Document understanding data
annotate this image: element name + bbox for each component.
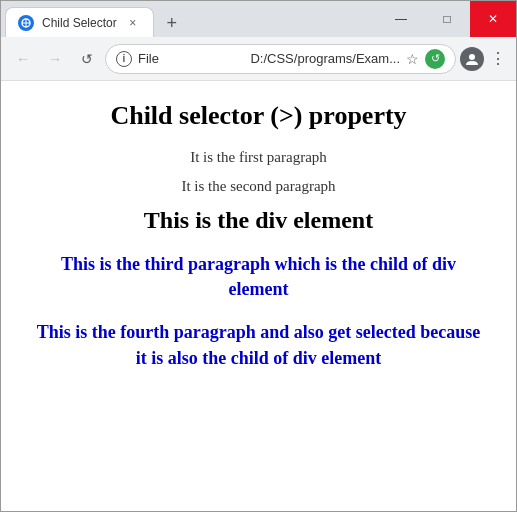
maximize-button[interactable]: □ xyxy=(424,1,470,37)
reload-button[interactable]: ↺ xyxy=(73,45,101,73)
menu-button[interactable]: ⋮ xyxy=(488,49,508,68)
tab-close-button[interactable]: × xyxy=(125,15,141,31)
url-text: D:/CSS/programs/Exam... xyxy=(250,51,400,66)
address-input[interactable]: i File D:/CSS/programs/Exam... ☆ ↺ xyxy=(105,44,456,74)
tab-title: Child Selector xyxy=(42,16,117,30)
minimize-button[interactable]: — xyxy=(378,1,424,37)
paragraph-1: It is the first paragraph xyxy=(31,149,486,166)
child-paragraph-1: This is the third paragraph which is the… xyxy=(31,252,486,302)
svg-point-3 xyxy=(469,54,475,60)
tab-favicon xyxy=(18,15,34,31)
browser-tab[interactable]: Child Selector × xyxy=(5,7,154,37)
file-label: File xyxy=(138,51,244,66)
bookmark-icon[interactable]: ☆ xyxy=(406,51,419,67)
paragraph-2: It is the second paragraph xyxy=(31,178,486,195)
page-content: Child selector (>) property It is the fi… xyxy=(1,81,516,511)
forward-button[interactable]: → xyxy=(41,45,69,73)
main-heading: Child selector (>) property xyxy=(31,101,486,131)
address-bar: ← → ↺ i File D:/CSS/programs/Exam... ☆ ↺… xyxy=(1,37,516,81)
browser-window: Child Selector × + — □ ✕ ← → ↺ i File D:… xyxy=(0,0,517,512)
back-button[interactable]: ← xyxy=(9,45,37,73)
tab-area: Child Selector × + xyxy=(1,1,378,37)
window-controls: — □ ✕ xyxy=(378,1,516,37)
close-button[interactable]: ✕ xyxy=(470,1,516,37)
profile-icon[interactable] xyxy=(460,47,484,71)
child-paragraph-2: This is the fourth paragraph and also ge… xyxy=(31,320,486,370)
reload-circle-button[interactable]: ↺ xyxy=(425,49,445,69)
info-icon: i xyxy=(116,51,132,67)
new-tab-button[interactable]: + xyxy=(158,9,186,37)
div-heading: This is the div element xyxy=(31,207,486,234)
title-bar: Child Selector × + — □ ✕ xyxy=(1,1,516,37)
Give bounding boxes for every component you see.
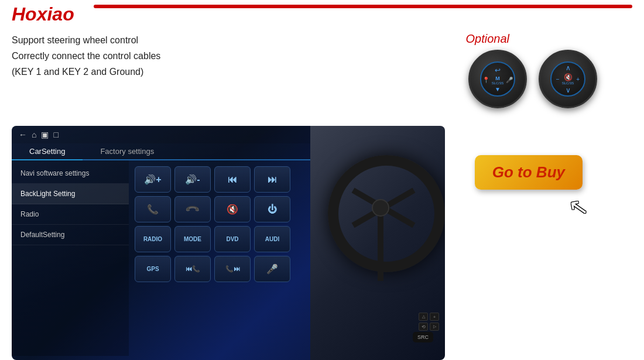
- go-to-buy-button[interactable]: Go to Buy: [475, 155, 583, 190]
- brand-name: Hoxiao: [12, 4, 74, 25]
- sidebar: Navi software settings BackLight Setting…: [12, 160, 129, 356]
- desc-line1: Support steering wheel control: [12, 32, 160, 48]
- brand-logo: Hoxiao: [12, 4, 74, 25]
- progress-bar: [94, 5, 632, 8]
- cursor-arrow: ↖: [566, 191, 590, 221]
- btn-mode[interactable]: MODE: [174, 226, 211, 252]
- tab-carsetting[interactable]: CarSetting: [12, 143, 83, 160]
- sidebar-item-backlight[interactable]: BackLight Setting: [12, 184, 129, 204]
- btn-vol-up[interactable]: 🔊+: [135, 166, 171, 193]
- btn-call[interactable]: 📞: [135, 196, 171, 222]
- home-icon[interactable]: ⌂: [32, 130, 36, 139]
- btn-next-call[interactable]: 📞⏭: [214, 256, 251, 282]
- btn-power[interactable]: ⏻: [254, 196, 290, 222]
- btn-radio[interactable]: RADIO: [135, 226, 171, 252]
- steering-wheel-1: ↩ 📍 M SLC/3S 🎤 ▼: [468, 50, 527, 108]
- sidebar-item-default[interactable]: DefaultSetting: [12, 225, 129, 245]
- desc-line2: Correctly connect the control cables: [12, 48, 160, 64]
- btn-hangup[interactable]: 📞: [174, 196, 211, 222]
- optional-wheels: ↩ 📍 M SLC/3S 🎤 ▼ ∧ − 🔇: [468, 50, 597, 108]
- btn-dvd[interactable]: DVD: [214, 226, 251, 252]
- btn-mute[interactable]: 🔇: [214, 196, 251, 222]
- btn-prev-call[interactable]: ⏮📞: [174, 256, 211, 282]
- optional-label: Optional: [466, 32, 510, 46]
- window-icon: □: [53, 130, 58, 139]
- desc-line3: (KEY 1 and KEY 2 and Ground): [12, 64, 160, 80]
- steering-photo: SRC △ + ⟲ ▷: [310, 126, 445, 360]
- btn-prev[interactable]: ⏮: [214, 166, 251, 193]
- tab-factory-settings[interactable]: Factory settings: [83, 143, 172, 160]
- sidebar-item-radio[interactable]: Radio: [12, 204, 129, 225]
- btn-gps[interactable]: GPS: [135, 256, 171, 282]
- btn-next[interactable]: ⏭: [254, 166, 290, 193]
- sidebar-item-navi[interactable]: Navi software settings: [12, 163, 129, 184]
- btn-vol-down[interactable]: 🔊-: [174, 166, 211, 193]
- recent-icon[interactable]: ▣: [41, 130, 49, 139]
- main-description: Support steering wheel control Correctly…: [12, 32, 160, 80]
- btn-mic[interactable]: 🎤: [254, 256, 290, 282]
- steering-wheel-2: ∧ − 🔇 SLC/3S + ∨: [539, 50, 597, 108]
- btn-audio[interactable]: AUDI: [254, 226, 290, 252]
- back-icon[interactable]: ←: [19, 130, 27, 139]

Task details -> Every line above should be transcribed exactly, though no image should be carried over.

Result of this task ->
annotate this image: element name + bbox for each component.
maximize-button[interactable]: □ xyxy=(424,1,470,37)
reload-button[interactable]: ↺ xyxy=(73,45,101,73)
menu-button[interactable]: ⋮ xyxy=(488,49,508,68)
tab-close-button[interactable]: × xyxy=(125,15,141,31)
url-text: D:/CSS/programs/Exam... xyxy=(250,51,400,66)
address-input[interactable]: i File D:/CSS/programs/Exam... ☆ ↺ xyxy=(105,44,456,74)
tab-title: Child Selector xyxy=(42,16,117,30)
minimize-button[interactable]: — xyxy=(378,1,424,37)
paragraph-1: It is the first paragraph xyxy=(31,149,486,166)
child-paragraph-1: This is the third paragraph which is the… xyxy=(31,252,486,302)
svg-point-3 xyxy=(469,54,475,60)
tab-favicon xyxy=(18,15,34,31)
browser-tab[interactable]: Child Selector × xyxy=(5,7,154,37)
file-label: File xyxy=(138,51,244,66)
bookmark-icon[interactable]: ☆ xyxy=(406,51,419,67)
paragraph-2: It is the second paragraph xyxy=(31,178,486,195)
page-content: Child selector (>) property It is the fi… xyxy=(1,81,516,511)
forward-button[interactable]: → xyxy=(41,45,69,73)
main-heading: Child selector (>) property xyxy=(31,101,486,131)
address-bar: ← → ↺ i File D:/CSS/programs/Exam... ☆ ↺… xyxy=(1,37,516,81)
browser-window: Child Selector × + — □ ✕ ← → ↺ i File D:… xyxy=(0,0,517,512)
back-button[interactable]: ← xyxy=(9,45,37,73)
tab-area: Child Selector × + xyxy=(1,1,378,37)
window-controls: — □ ✕ xyxy=(378,1,516,37)
close-button[interactable]: ✕ xyxy=(470,1,516,37)
profile-icon[interactable] xyxy=(460,47,484,71)
child-paragraph-2: This is the fourth paragraph and also ge… xyxy=(31,320,486,370)
reload-circle-button[interactable]: ↺ xyxy=(425,49,445,69)
info-icon: i xyxy=(116,51,132,67)
new-tab-button[interactable]: + xyxy=(158,9,186,37)
div-heading: This is the div element xyxy=(31,207,486,234)
title-bar: Child Selector × + — □ ✕ xyxy=(1,1,516,37)
Give bounding boxes for every component you see.
- go-to-buy-button[interactable]: Go to Buy: [475, 155, 583, 190]
- brand-name: Hoxiao: [12, 4, 74, 25]
- sidebar: Navi software settings BackLight Setting…: [12, 160, 129, 356]
- desc-line1: Support steering wheel control: [12, 32, 160, 48]
- brand-logo: Hoxiao: [12, 4, 74, 25]
- progress-bar: [94, 5, 632, 8]
- cursor-arrow: ↖: [566, 191, 590, 221]
- btn-mode[interactable]: MODE: [174, 226, 211, 252]
- tab-carsetting[interactable]: CarSetting: [12, 143, 83, 160]
- sidebar-item-backlight[interactable]: BackLight Setting: [12, 184, 129, 204]
- btn-vol-up[interactable]: 🔊+: [135, 166, 171, 193]
- btn-call[interactable]: 📞: [135, 196, 171, 222]
- home-icon[interactable]: ⌂: [32, 130, 36, 139]
- btn-next-call[interactable]: 📞⏭: [214, 256, 251, 282]
- btn-power[interactable]: ⏻: [254, 196, 290, 222]
- btn-radio[interactable]: RADIO: [135, 226, 171, 252]
- steering-wheel-1: ↩ 📍 M SLC/3S 🎤 ▼: [468, 50, 527, 108]
- sidebar-item-default[interactable]: DefaultSetting: [12, 225, 129, 245]
- desc-line2: Correctly connect the control cables: [12, 48, 160, 64]
- btn-hangup[interactable]: 📞: [174, 196, 211, 222]
- optional-wheels: ↩ 📍 M SLC/3S 🎤 ▼ ∧ − 🔇: [468, 50, 597, 108]
- btn-dvd[interactable]: DVD: [214, 226, 251, 252]
- btn-mute[interactable]: 🔇: [214, 196, 251, 222]
- btn-prev-call[interactable]: ⏮📞: [174, 256, 211, 282]
- optional-label: Optional: [466, 32, 510, 46]
- window-icon: □: [53, 130, 58, 139]
- desc-line3: (KEY 1 and KEY 2 and Ground): [12, 64, 160, 80]
- steering-photo: SRC △ + ⟲ ▷: [310, 126, 445, 360]
- btn-prev[interactable]: ⏮: [214, 166, 251, 193]
- tab-factory-settings[interactable]: Factory settings: [83, 143, 172, 160]
- sidebar-item-radio[interactable]: Radio: [12, 204, 129, 225]
- btn-gps[interactable]: GPS: [135, 256, 171, 282]
- btn-next[interactable]: ⏭: [254, 166, 290, 193]
- sidebar-item-navi[interactable]: Navi software settings: [12, 163, 129, 184]
- btn-vol-down[interactable]: 🔊-: [174, 166, 211, 193]
- recent-icon[interactable]: ▣: [41, 130, 49, 139]
- main-description: Support steering wheel control Correctly…: [12, 32, 160, 80]
- btn-mic[interactable]: 🎤: [254, 256, 290, 282]
- steering-wheel-2: ∧ − 🔇 SLC/3S + ∨: [539, 50, 597, 108]
- btn-audio[interactable]: AUDI: [254, 226, 290, 252]
- back-icon[interactable]: ←: [19, 130, 27, 139]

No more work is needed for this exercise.